Direction, Stage, Costumes: Nazanin Noori
Composition: Andrea Belfi
Live Music: Andrea Belfi, Sofia Salvo
Starring: Kate Strong, Samin Ghorbani, Steve Katona
Dramaturgy: Murat Dikenci

Warten auf Godot (En attendant Godot)
The groundbreaking play by Irish playwright Samuel Beckett is considered a key work of absurd theatre. A theatre that presents people's sense of disorientation in the modern world of the 20th century through seemingly nonsensical scenes and situation comedy. The need to demand stability or improvement in times of crisis seems to be inevitable for people.
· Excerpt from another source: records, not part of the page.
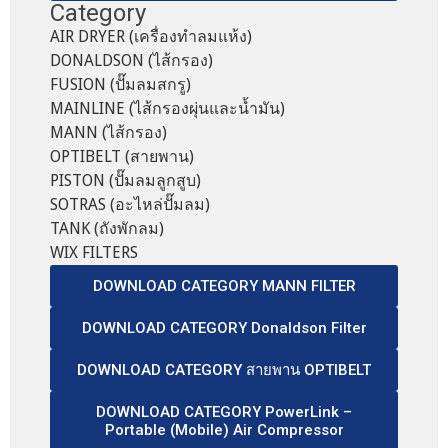
Category
AIR DRYER (เครื่องทำลมแห้ง)
DONALDSON (ไส้กรอง)
FUSION (ปั๊มลมสกรู)
MAINLINE (ไส้กรองผุ่นและน้ำมัน)
MANN (ไส้กรอง)
OPTIBELT (สายพาน)
PISTON (ปั๊มลมลูกสูบ)
SOTRAS (อะไหล่ปั๊มลม)
TANK (ถังพักลม)
WIX FILTERS
DOWNLOAD CATEGORY MANN FILTER
DOWNLOAD CATEGORY Donaldson Filter
DOWNLOAD CATEGORY สายพาน OPTIBELT
DOWNLOAD CATEGORY PowerLink –
Portable (Mobile) Air Compressor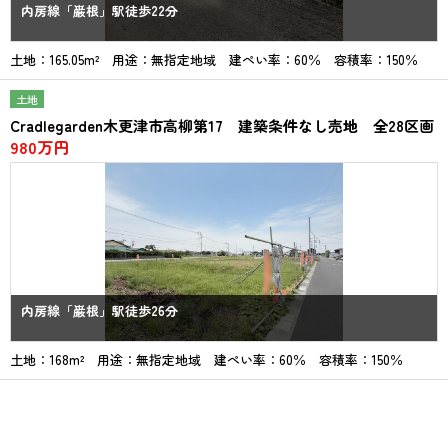
内房線「巌根」駅徒歩22分
土地：165.05m² 用途：無指定地域 建ぺい率：60％ 容積率：150％
土地
Cradlegarden木更津市高柳第17 建築条件なし売地 全28区画
980万円
内房線「巌根」駅徒歩26分
土地：168m² 用途：無指定地域 建ぺい率：60％ 容積率：150％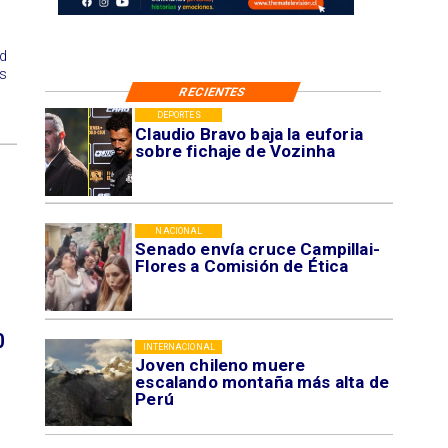
ad
os
RECIENTES
DEPORTES
Claudio Bravo baja la euforia
sobre fichaje de Vozinha
NACIONAL
Senado envía cruce Campillai-
Flores a Comisión de Ética
0
INTERNACIONAL
Joven chileno muere
escalando montaña más alta de
Perú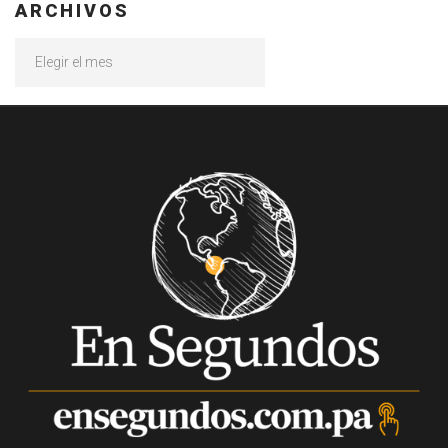
ARCHIVOS
Archivos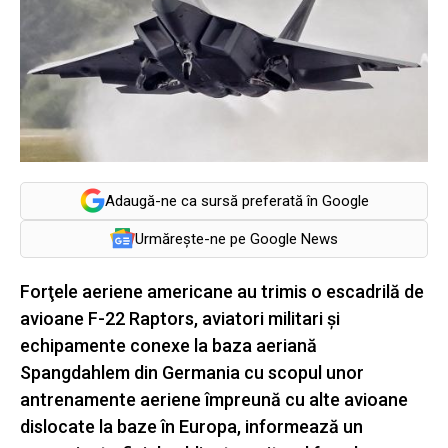
Adaugă-ne ca sursă preferată în Google
Urmărește-ne pe Google News
Forţele aeriene americane au trimis o escadrilă de
avioane F-22 Raptors, aviatori militari şi
echipamente conexe la baza aeriană
Spangdahlem din Germania cu scopul unor
antrenamente aeriene împreună cu alte avioane
dislocate la baze în Europa, informează un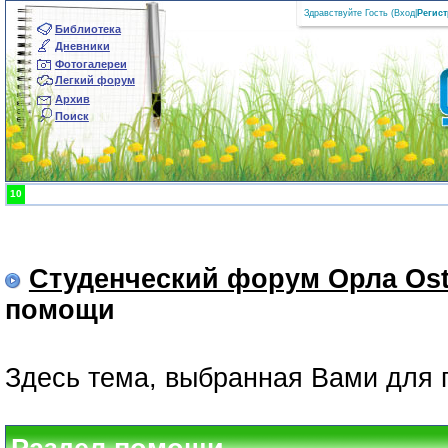
Здравствуйте Гость (
Вход
|
Регис
Библиотека
Дневники
Фотогалереи
Легкий форум
Архив
Поиск
10
Студенческий форум Орла Ost
помощи
Здесь тема, выбранная Вами для 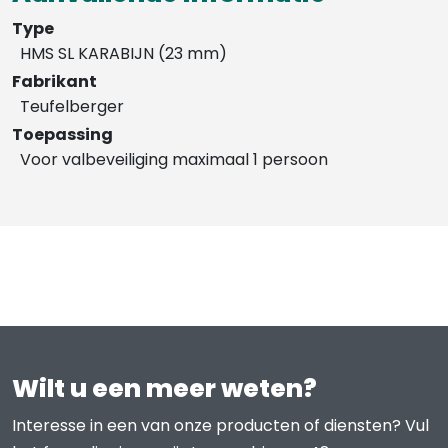
Type
HMS SL KARABIJN (23 mm)
Fabrikant
Teufelberger
Toepassing
Voor valbeveiliging maximaal 1 persoon
Wilt u een meer weten?
Interesse in een van onze producten of diensten? Vul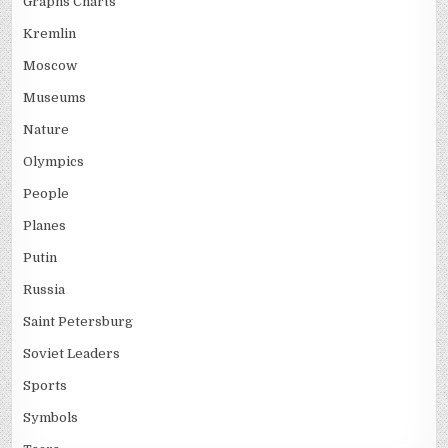
Graphs Charts
Kremlin
Moscow
Museums
Nature
Olympics
People
Planes
Putin
Russia
Saint Petersburg
Soviet Leaders
Sports
Symbols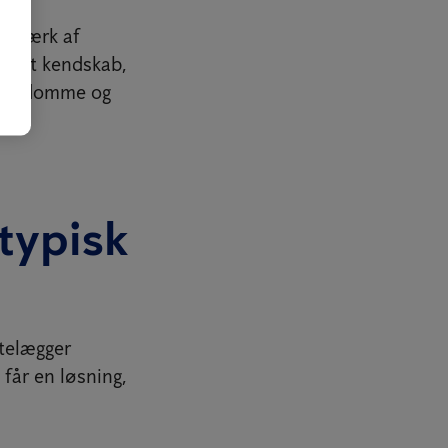
etværk af
okalt kendskab,
eejendomme og
typisk
ttelægger
får en løsning,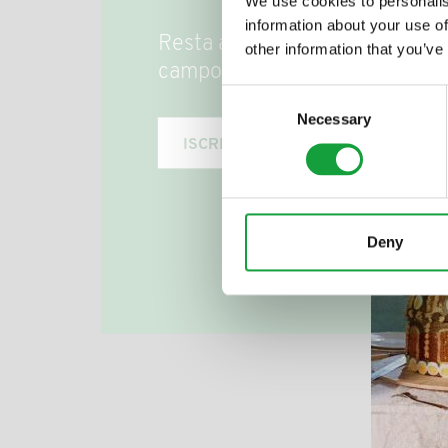
We use cookies to personalis
information about your use of
Resta aggiornato su tutte le u
other information that you’ve
campo della ristorazione e del
Consent
Necessary
Selection
ISCRIVITI
Deny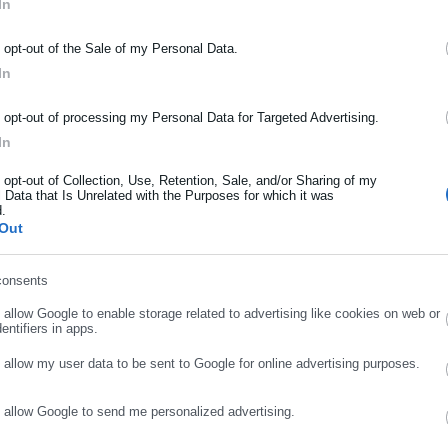
In
ΡΑΦΗ NEWSLETTER
o opt-out of the Sale of my Personal Data.
9χρονης αναφέρουν, ότι ο 23χρονος φέρεται να ζήλευε τη Μυρτώ
ωθείτε πρώτοι για ειδήσεις και θέματα από το χώρο της Αυτοδιο
In
από έναν μικρό καυγά που είχαν λίγες εβδομάδες πριν το
μόσιας διοίκησης, της εργασίας, της ασφάλισης αλλά και γενικότερ
ι ο 23χρονος ήταν εκείνος που γνώριζε τον 66χρονο άνδρα και το
ρότητας από την Ελλάδα και όλο τον κόσμο!
o opt-out of processing my Personal Data for Targeted Advertising.
εται να απέκρυψε την ύπαρξή του από τις αρχές.
In
ήρωσε όνομα
ζουν αντιφάσεις. Αν και υποστήριξε ότι βρισκόταν μαζί με τη Μυρ
o opt-out of Collection, Use, Retention, Sale, and/or Sharing of my
 Data that Is Unrelated with the Purposes for which it was
έγραψε να κινείται μόνος του. Οι αρχές συνεχίζουν την έρευνα και
d.
ήρωσε επώνυμο
στικές για την εξέλιξη της υπόθεσης.
Out
consents
ρωσε email
o allow Google to enable storage related to advertising like cookies on web or
entifiers in apps.
o allow my user data to be sent to Google for online advertising purposes.
o allow Google to send me personalized advertising.
ΣΥΝΕΧΙΣΤΕ ΣΤΟ WEBSITE
ΕΓΓΡΑΦΗ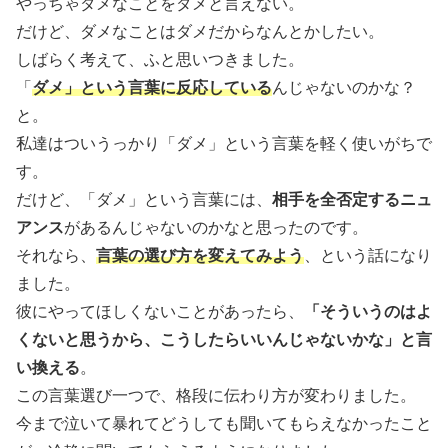
やっちゃダメなことをダメと言えない。
だけど、ダメなことはダメだからなんとかしたい。
しばらく考えて、ふと思いつきました。
「
ダメ」という言葉に反応している
んじゃないのかな？
と。
私達はついうっかり「ダメ」という言葉を軽く使いがちで
す。
だけど、「ダメ」という言葉には、
相手を全否定するニュ
アンス
があるんじゃないのかなと思ったのです。
それなら、
言葉の選び方を変えてみよう
、という話になり
ました。
彼にやってほしくないことがあったら、
「そういうのはよ
くないと思うから、こうしたらいいんじゃないかな」と言
い換える
。
この言葉選び一つで、格段に伝わり方が変わりました。
今まで泣いて暴れてどうしても聞いてもらえなかったこと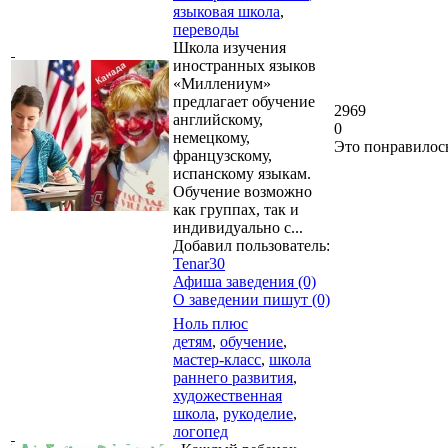
языковая школа
,
переводы
Школа изучения
иностранных языков
«Миллениум»
предлагает обучение
2969
английскому,
0
немецкому,
Это понравилос
французскому,
испанскому языкам.
Обучение возможно
как группах, так и
индивидуально с...
Добавил пользователь:
Tenar30
Афиша заведения (0)
О заведении пишут (0)
Ноль плюс
детям
,
обучение
,
мастер-класс
,
школа
раннего развития
,
художественная
школа
,
рукоделие
,
логопед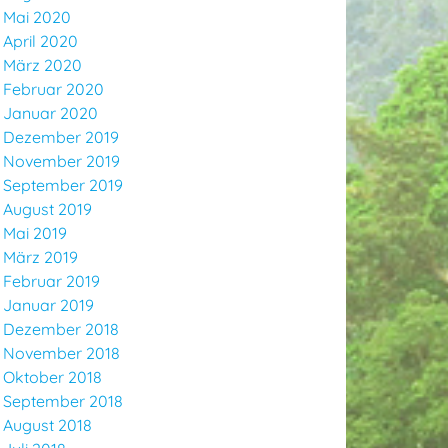
Mai 2020
April 2020
März 2020
Februar 2020
Januar 2020
Dezember 2019
November 2019
September 2019
August 2019
Mai 2019
März 2019
Februar 2019
Januar 2019
Dezember 2018
November 2018
Oktober 2018
September 2018
August 2018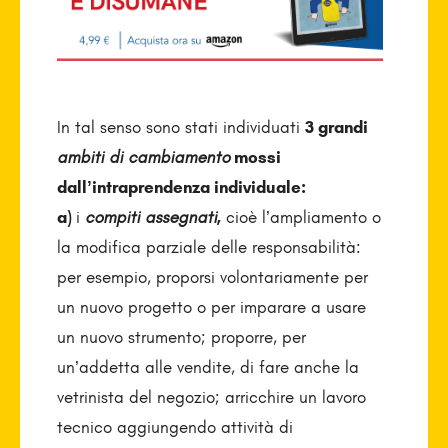
In tal senso sono stati individuati
3 grandi
ambiti di cambiamento
mossi
dall’intraprendenza individuale:
a)
i
compiti assegnati
,
cioè l’ampliamento o
la modifica parziale delle responsabilità:
per esempio, proporsi volontariamente per
un nuovo progetto o per imparare a usare
un nuovo strumento; proporre, per
un’addetta alle vendite, di fare anche la
vetrinista del negozio; arricchire un lavoro
tecnico aggiungendo attività di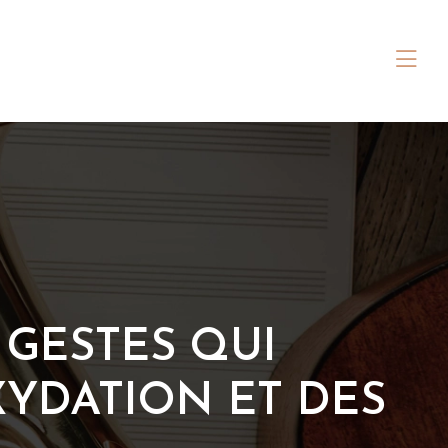
 GESTES QUI
YDATION ET DES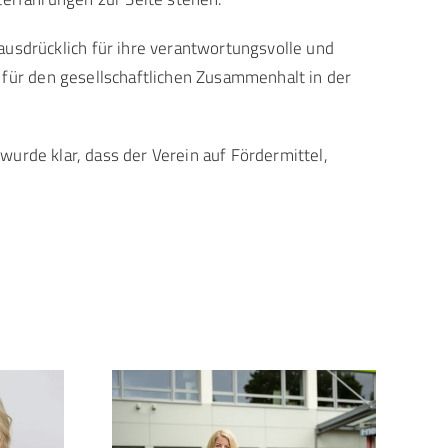
sdrücklich für ihre verantwortungsvolle und
 für den gesellschaftlichen Zusammenhalt in der
wurde klar, dass der Verein auf Fördermittel,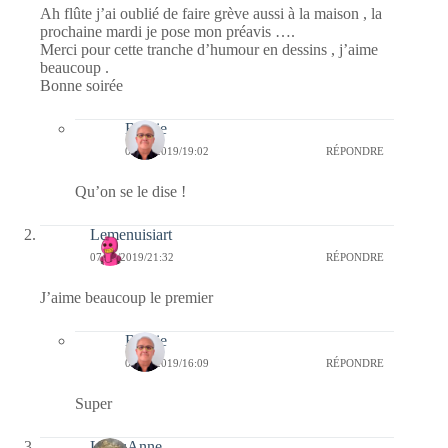
Ah flûte j’ai oublié de faire grève aussi à la maison , la
prochaine mardi je pose mon préavis ….
Merci pour cette tranche d’humour en dessins , j’aime
beaucoup .
Bonne soirée
Bernie
09/12/2019/19:02
RÉPONDRE
Qu’on se le dise !
Lemenuisiart
07/12/2019/21:32
RÉPONDRE
J’aime beaucoup le premier
Bernie
08/12/2019/16:09
RÉPONDRE
Super
LylouAnne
But what could be the principle of Godot in our technologized and self-insecure times?
Waiting for Godot has being staged at the Schauspielhaus under the direction of Ulrich Rasche. Rasche has created a unique theatre language with his visually impressive productions, which also thrive on complex stages and a penetrating language.
Direction: Ulrich Rasche
Starring: Guy Clemens, Dominik Dos-Reis, Steven Scharf, Yannik Stöbener
Composition, Musical Direction: Andrea Belfi
Live Music: Andrea Belfi, Alfred Brooks, Hilary Jeffery, Špela Mastnak, Lorenzo Setti

Through the Grapevine
Through the Grapevine is a quirky pas de deux between two men. Performers Alexander Vantournhout and Axel Guérin show their bodies, stripped of all frills.
They are trained but certainly not perfect. They do not try to convince with virtuous movements. Gradually, their athletic bodies collide with physical limitations and their movements guide them in the discovery of the strengths and weaknesses of their own specific physique. The choreography creates an interplay between these differences in proportions and physical strength. With great effort and concentration, the performers search for balance, equilibrium, and harmony without shying away from humour. They challenge one another and drive each other forward, alternately leading the dance. Through constant mutual physical contact, the synergy between touching and being touched unfolds as the base melody of the performance.

Buffalo Gals
Beauty and conflict between two worlds is at the centre of the new music theater production by Solistenensemble Kaleidoskop, “Buffalo Gals, Won't You Come Out Tonight”, based on Ursula K. Le Guin's eponymous utopian fable. This marks the first time that Director Silvia Costa and composers Andrea Belfi and Wojtek Blecharz have collaborated with the ensemble, as they jointly translate this tale about the meeting of different worlds into a visual and musical stage performance. Together, they explore how multi-perspectivity can create a new experience and a new sound.
Le Guin's “Buffalo Gals, Won't You Come Out Tonight” (1987) tells the story of a girl, Myra, who finds herself in the middle of a barren landscape with a wounded eye. A coyote comes to her rescue and takes her to a village full of talking animal presences. In a ceremonial ritual, her injured eye is replaced by that of a coyote, allowing her to perceive and understand both animals and humans. Fascinated and torn between these two worlds, a new experiential world emerges from the ambivalence and ambiguity of her position.
Director Silvia Costa develops a symbolic and pictorial language for the stage, interweaving visuality, text and music. Wojtek Blecharz’s compositions reflect his interest in the interplay between body and instrument; his abstract and haptic music comprises sounds that often integrate the musicians' gestures and movements. Percussionist, composer and experimental musician Andrea Belfi uses minimalist facets to create seemingly endless, energetic soundscapes to hypnotic effect. Over the course of the piece, the music of both composers entwines and overlaps to create a new sonic world.